A brief quote - page 118:
"  . . the second year (after a death) is harder than the first. That's a fact. Anybody who's gone through serious tragedy, the first year, there are so many people around you propping you up. But after a year, your family, your close friends - I mean it's normal, they've got to get back to their lives. But then the reality of it sets in, in a profound way."

I am beginning my fourth year of grieving. Sometimes, I do well; sometimes I still tear up so much that I cannot see.

I wonder if I may have depended too much on her for my identity; moving to her home place; attending her home church; associating with her family, neighbors. acquaintances on a daily-weekly basis. When she was no longer around, the local folk quickly moved on. I have not. Still.
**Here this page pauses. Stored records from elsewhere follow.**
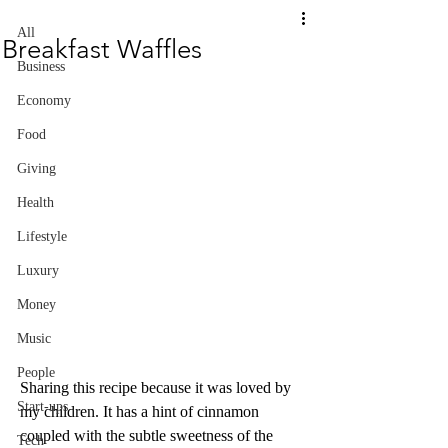
All
Breakfast Waffles
Business
Economy
Food
Giving
Health
Lifestyle
Luxury
Money
Music
People
Sharing this recipe because it was loved by 
Start-ups
my children. It has a hint of cinnamon 
coupled with the subtle sweetness of the 
Tech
Wednesday, January 23, 2019

Grieving after Death, What to Expect after the death of a loved one

I found the best description of grieving I have read in a while in Michelle Obama's autobiography, "Becoming", beginning in Chapter 11.
"It hurts to live after someone has died. It just does. It can hurt to walk down a hallway or open the fridge. It hurst to put on a pair of socks, to brush your teeth. Food tastes like nothing. Colors go flat. Music hurts, and so do memories. You look at something you'd otherwise find beautiful - a purple sky at sunset or a playground full of kids - and it only somehow deepens the loss. Grief is so lonely this way."
  "(My brother and I argued over our father's casket choices.)  We were yelling for reasons that had nothing to do with the actual argument. Neither of us was invested in the outcome.
    We were having an absurd and inappropriate argument because in the wake of death every single thing on earth feels absurd and inappropriate."